R/clusWilcox.R
In clusrank: Wilcoxon Rank Tests for Clustered Data

Documented in clusWilcox.test clusWilcox.test.default clusWilcox.test.formula

##
## clusrank: Wilcoxon Rank Tests for Clustered Data
##
## Copyright (C) 2015-2024 Yujing Jiang, Mei-Ling Ting Lee, and Jun Yan
## Copyright (C) 2022-2024 Wenjie Wang
##
## This file is part of the R package clusrank.
##
## The R package clusrank is free software: You can redistribute it and/or
## modify it under the terms of the GNU General Public License as published by
## the Free Software Foundation, either version 3 of the License, or any later
## version (at your option). See the GNU General Public License at
## <https://www.gnu.org/licenses/> for details.
##
## The R package clusrank is distributed in the hope that it will be useful,
## but WITHOUT ANY WARRANTY without even the implied warranty of
## MERCHANTABILITY or FITNESS FOR A PARTICULAR PURPOSE.
##


##' Wilcoxon Rank Sum and Signed Rank Test for Clustered Data
##'
##' Performs one-sample and two-sample Wilcoxon test for clustered data
##' on vectors of data.
##'
##' @param x A numeric vector of data values or a formula. Non-finite (e.g.,
##'     infinite or missing) values will be omitted.
##' @param y An optional numeric vector of data values, non-finite
##'     values will be omitted.
##' @param cluster An optional numeric vector of cluster id.
##' @param group An optional numeric vector of treatment id.
##' @param stratum An optional numeric vector of stratum id. Only
##' available for \code{rgl} rank sum test when treatment is assigned at
##'     cluster level.
##' @param method A character string specifying the method of
##'     clustered Wilcoxon rank test to be use, should be one of
##'     \code{"rgl"} or \code{"ds"}. For rank-sum test, the \code{"dd"}
##'     method is also available.
##' @param paired A logical indicating whether you want a paired test.

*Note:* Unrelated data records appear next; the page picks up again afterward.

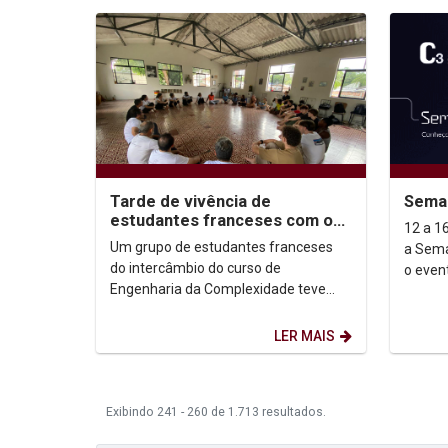
Tarde de vivência de
Sema
estudantes franceses com o
12 a 16 d
Grupo de Capoeira da Unicap
Um grupo de estudantes franceses
a Sema
do intercâmbio do curso de
o even
Engenharia da Complexidade teve
com a 
uma tarde de vivência com o Grupo de
tecnolo
Capoeira Chapéu de Couro,...
LER MAIS
Exibindo 241 - 260 de 1.713 resultados.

##' @param exact A logical indicating if a permutation test is to be
##'     used. If it is set as \code{FALSE}, then test based on
##'     large-sample theory is carried out. If it is set as
##'     \code{TRUE}, then a permutation test is carried out. There are
##'     two available permutation tests: exact permutation test is available for
##'     \code{rgl} signed rank test and \code{rgl} rank sum test when
##'     treatment is assigned at cluster level, random permutation
##'     test is available for all tests. For more details look at the
##'     description of the argument \code{B}.
##' @param B An integer specifying the number of permutations if exact = TRUE.

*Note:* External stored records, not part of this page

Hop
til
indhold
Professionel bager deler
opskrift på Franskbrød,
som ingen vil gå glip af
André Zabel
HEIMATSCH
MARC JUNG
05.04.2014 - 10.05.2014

##'     If B = 0, then the test is the exact permutation test.
##'     If B > 0, then an approximation to the exact test with B random permutation.
##'     Default is set as 2000 to ran a random permutation test.
##' @param formula A formula of the form \code{lhs ~ rhs} where the
##'     \code{lhs} is the measurements and
##'     the \code{rhs} is of the form group + \code{cluster}(x1) +
##'     \code{stratum}(x2) for clustered rank sum test, where
##'     \code{x1} and \code{x2} are cluster id and stratum id in the
##'     data frame \code{data}. For clustered signed rank test, the
##'     \code{rhs} should only contain \code{cluster}(x1).
##' @param data An optional data frame containing the variables.
##' @param subset An optional vector specifying a subset of
##'     observations to be used.
##' @param na.action A function which indicates what should happen
##'     when the data contain NAs. Defaults to \code{getOption("na.action")}.
##' @param alternative A character string specifying the alternative
##'     hypothesis, must be one of \code{"two sided"} (default),
##'     \code{"greater"} or \code{"less"}. You can specify just the
##'     initial letter.
##' @param mu A number specifying an optional parameter used to form
##'     the null hypothesis. Default is 0. See 'Details'.
##' @param ... Further arguments to be passed to or from methods.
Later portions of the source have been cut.